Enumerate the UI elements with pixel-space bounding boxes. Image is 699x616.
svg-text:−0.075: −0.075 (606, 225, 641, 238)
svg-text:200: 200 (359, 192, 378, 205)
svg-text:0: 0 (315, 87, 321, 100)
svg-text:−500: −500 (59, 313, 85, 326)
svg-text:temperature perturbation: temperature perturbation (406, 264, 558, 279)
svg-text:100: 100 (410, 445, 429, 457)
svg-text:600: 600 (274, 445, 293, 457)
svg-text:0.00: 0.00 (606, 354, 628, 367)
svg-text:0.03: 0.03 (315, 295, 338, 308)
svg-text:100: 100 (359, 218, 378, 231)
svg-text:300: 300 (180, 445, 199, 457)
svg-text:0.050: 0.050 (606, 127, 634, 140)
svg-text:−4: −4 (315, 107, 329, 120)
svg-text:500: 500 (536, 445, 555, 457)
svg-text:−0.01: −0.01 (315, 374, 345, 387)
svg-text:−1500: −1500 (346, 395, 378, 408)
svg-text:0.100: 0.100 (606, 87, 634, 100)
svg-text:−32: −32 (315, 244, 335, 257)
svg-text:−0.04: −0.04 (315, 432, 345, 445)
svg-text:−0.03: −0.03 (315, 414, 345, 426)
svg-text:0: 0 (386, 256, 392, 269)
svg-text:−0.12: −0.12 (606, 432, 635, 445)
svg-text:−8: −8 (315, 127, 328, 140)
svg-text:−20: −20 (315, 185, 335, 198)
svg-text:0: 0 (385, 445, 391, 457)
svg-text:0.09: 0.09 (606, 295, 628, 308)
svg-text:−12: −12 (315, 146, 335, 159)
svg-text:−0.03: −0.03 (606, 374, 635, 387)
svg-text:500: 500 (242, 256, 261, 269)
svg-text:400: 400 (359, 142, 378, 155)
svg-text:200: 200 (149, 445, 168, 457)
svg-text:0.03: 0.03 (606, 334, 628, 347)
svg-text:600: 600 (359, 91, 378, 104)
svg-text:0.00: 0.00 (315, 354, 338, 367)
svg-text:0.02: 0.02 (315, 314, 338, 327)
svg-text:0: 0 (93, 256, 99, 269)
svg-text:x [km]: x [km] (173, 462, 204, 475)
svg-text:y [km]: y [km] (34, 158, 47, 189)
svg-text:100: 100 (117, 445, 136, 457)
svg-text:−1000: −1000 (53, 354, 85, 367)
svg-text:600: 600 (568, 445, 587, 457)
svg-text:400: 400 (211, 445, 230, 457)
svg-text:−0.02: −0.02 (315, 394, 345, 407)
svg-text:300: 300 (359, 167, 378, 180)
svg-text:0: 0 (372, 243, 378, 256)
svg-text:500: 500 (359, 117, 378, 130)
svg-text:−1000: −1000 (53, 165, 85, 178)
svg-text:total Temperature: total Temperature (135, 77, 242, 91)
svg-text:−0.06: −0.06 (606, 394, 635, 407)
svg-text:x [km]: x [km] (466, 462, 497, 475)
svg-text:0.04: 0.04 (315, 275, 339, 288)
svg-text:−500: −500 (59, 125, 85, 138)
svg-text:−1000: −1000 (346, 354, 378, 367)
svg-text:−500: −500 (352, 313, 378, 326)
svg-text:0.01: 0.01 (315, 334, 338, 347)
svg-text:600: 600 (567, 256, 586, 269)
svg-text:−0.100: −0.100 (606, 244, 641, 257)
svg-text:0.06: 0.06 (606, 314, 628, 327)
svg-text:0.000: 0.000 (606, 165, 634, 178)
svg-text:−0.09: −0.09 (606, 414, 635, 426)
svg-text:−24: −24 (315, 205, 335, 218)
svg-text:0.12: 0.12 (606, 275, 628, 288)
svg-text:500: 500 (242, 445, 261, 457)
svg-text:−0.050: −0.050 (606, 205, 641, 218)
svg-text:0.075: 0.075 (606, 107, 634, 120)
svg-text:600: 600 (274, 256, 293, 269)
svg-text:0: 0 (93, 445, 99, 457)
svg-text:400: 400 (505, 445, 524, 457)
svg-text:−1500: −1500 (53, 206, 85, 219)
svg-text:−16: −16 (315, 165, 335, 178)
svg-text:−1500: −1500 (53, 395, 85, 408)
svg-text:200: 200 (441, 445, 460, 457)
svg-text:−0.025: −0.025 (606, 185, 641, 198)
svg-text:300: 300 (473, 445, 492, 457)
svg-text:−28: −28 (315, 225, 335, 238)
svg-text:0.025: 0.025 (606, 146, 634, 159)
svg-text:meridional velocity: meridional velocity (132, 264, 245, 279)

What the task requires:
Each line of the material above must be retyped exactly as written.

Worked solution:
Enumerate the UI elements with pixel-space bounding boxes. Image is 699x616.
svg-text:−0.075: −0.075 (606, 225, 641, 238)
svg-text:200: 200 (359, 192, 378, 205)
svg-text:0: 0 (315, 87, 321, 100)
svg-text:−500: −500 (59, 313, 85, 326)
svg-text:temperature perturbation: temperature perturbation (406, 264, 558, 279)
svg-text:100: 100 (410, 445, 429, 457)
svg-text:600: 600 (274, 445, 293, 457)
svg-text:0.00: 0.00 (606, 354, 628, 367)
svg-text:0.03: 0.03 (315, 295, 338, 308)
svg-text:100: 100 (359, 218, 378, 231)
svg-text:300: 300 (180, 445, 199, 457)
svg-text:0.050: 0.050 (606, 127, 634, 140)
svg-text:−4: −4 (315, 107, 329, 120)
svg-text:500: 500 (536, 445, 555, 457)
svg-text:−0.01: −0.01 (315, 374, 345, 387)
svg-text:−1500: −1500 (346, 395, 378, 408)
svg-text:0.100: 0.100 (606, 87, 634, 100)
svg-text:−32: −32 (315, 244, 335, 257)
svg-text:−0.04: −0.04 (315, 432, 345, 445)
svg-text:−0.03: −0.03 (315, 414, 345, 426)
svg-text:0: 0 (386, 256, 392, 269)
svg-text:−0.12: −0.12 (606, 432, 635, 445)
svg-text:−8: −8 (315, 127, 328, 140)
svg-text:−20: −20 (315, 185, 335, 198)
svg-text:0: 0 (385, 445, 391, 457)
svg-text:0.09: 0.09 (606, 295, 628, 308)
svg-text:−12: −12 (315, 146, 335, 159)
svg-text:−0.03: −0.03 (606, 374, 635, 387)
svg-text:500: 500 (242, 256, 261, 269)
svg-text:400: 400 (359, 142, 378, 155)
svg-text:200: 200 (149, 445, 168, 457)
svg-text:0.03: 0.03 (606, 334, 628, 347)
svg-text:600: 600 (359, 91, 378, 104)
svg-text:0.00: 0.00 (315, 354, 338, 367)
svg-text:0.02: 0.02 (315, 314, 338, 327)
svg-text:0: 0 (93, 256, 99, 269)
svg-text:x [km]: x [km] (173, 462, 204, 475)
svg-text:y [km]: y [km] (34, 158, 47, 189)
svg-text:100: 100 (117, 445, 136, 457)
svg-text:−1000: −1000 (53, 354, 85, 367)
svg-text:600: 600 (568, 445, 587, 457)
svg-text:400: 400 (211, 445, 230, 457)
svg-text:−0.02: −0.02 (315, 394, 345, 407)
svg-text:300: 300 (359, 167, 378, 180)
svg-text:0: 0 (372, 243, 378, 256)
svg-text:500: 500 (359, 117, 378, 130)
svg-text:−1000: −1000 (53, 165, 85, 178)
svg-text:total Temperature: total Temperature (135, 77, 242, 91)
svg-text:−0.06: −0.06 (606, 394, 635, 407)
svg-text:x [km]: x [km] (466, 462, 497, 475)
svg-text:0.04: 0.04 (315, 275, 339, 288)
svg-text:−500: −500 (59, 125, 85, 138)
svg-text:−1000: −1000 (346, 354, 378, 367)
svg-text:−500: −500 (352, 313, 378, 326)
svg-text:0.01: 0.01 (315, 334, 338, 347)
svg-text:600: 600 (567, 256, 586, 269)
svg-text:−0.100: −0.100 (606, 244, 641, 257)
svg-text:0.06: 0.06 (606, 314, 628, 327)
svg-text:0.000: 0.000 (606, 165, 634, 178)
svg-text:−0.09: −0.09 (606, 414, 635, 426)
svg-text:−24: −24 (315, 205, 335, 218)
svg-text:0.12: 0.12 (606, 275, 628, 288)
svg-text:500: 500 (242, 445, 261, 457)
svg-text:−0.050: −0.050 (606, 205, 641, 218)
svg-text:0.075: 0.075 (606, 107, 634, 120)
svg-text:600: 600 (274, 256, 293, 269)
svg-text:0: 0 (93, 445, 99, 457)
svg-text:400: 400 (505, 445, 524, 457)
svg-text:−1500: −1500 (53, 206, 85, 219)
svg-text:−16: −16 (315, 165, 335, 178)
svg-text:−1500: −1500 (53, 395, 85, 408)
svg-text:200: 200 (441, 445, 460, 457)
svg-text:−0.025: −0.025 (606, 185, 641, 198)
svg-text:300: 300 (473, 445, 492, 457)
svg-text:−28: −28 (315, 225, 335, 238)
svg-text:0.025: 0.025 (606, 146, 634, 159)
svg-text:meridional velocity: meridional velocity (132, 264, 245, 279)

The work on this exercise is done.